3 Types of ML Ensemble Design Pattern

2023-01-02 441 words 3 minutes

/note_ml_design_pattern_ensemble/featured-image.png

Contents

What’s Ensemble?

Combine the set of weak models instead of using a model with larger capacity(complexity) alone.

When to Consider the Ensemble Model?

For the case we have enough amount of the data, we can just apply the modern machine learning architecture such as neural network. But how if we just have the small or medium scale of the data? If we apply neural network directly, we can expect to get low bias performance but large variance will become to the issue.

The overfitting(large variance) is caused by the over complexity of the model we used. Here’s why ensemble comes from, by using the weak models with lower complexity our ensemble model could have less sensitive to the input and has low variance. Combining the weak models gives the ensemble model to have less bias rather than individual weak model.

In conclusion, when we want to train the model on small or medium scale data and encounter the bias-variance trade off problem, ensemble might be the way to tak into the consideration.

Types of the Ensembles

Homogeneous

Combine the set of same models

Bagging: Training the individual weak model on the sample dataset by Boostrap, finally average or voting in same weight to decide the output by all weak models.
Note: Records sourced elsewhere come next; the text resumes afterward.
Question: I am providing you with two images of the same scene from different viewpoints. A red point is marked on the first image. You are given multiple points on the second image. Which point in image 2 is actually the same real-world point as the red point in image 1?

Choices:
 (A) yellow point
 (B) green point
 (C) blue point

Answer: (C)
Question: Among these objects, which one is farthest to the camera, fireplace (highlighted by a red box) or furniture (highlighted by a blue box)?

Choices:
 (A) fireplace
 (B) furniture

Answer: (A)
Note: Bagging takes the advantage of the ensemble by averaging the error caused by input noise, this also explains why bagging has less effect on stable models like KNN, SVM…
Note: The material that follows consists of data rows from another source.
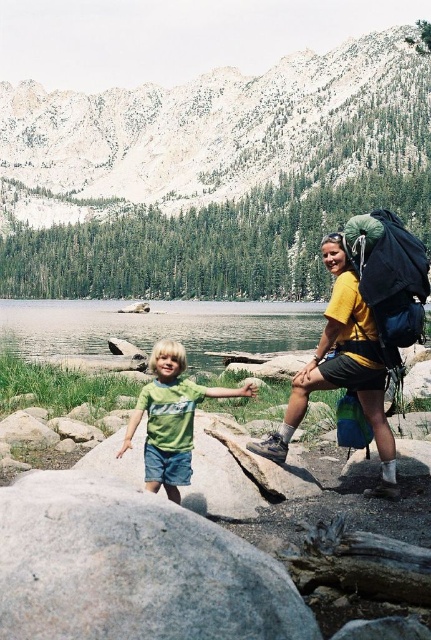 Question: Which point is farther from the camera taking this photo?

Choices:
 (A) (386, 435)
 (B) (200, 573)

Answer: (A)

Question: Does snowy granite mountain at upper center appear over gray rough boulder at lower left?

Choices:
 (A) no
 (B) yes

Answer: (B)

Question: Which point is farther to the camera?

Choices:
 (A) yellow matte backpack at right
 (B) gray rough boulder at lower left

Answer: (A)

Question: Is the position of snowy granite mountain at upper center less distant than that of gray rough boulder at lower left?

Choices:
 (A) yes
 (B) no

Answer: (B)

Question: Which point is farther from the camera taking this photo?

Choices:
 (A) (284, 68)
 (B) (327, 365)
 (C) (256, 554)
 (D) (143, 388)

Answer: (A)

Question: Does snowy granite mountain at upper center have a larger size compared to gray rough boulder at lower left?

Choices:
 (A) no
 (B) yes

Answer: (B) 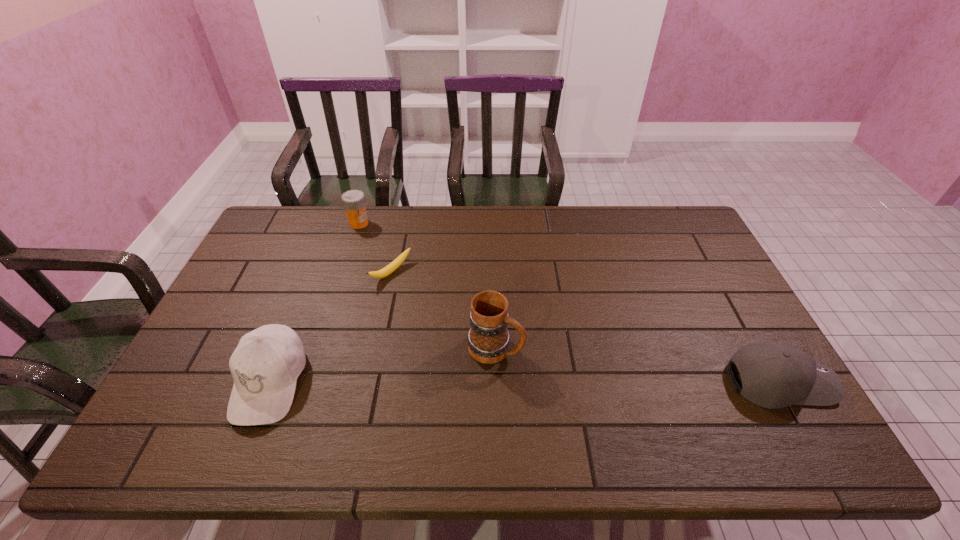 The width and height of the screenshot is (960, 540). In order to click on free point located 0.210m on the label side of the medicine in this screenshot , I will do `click(383, 264)`.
Boosting: Training the individual weak model on weighted sample data, in which the weighted amount of each data is relative to the error made on the previous model training process. Finally, the individual weak model would combine together with the weight which shows the extent of the importance of the output made by this individual weak model.

Bagging vs Boosting: Boosting has more complexity than bagging because the inference information is transformed as the ensemble weights.

Heterogeneous

Stacking: We can divide the stacking model into layer 1 and layer 2. Layer 1 is a set of different models like Random Forest, XGBoost, …, which have great functionality on the inference of certain features of the input data. Layer 2 is meta model responsible for making use of the output of layer 1 models as input features, and finding the best combination to give the output prediction.

Design Choice Between Bagging, Boosting and Stacking

Lower variance: Bagging
Lower bias: Boosting
Take advantage of the feature recognition ability from different model: Stack

Trade-Offs and Alternatives

Increase the training and design time
Decrease the model interoperability
Can alternative by dropout although they are not the exactly same concept

Reference

[1] Machine Learning Design Patterns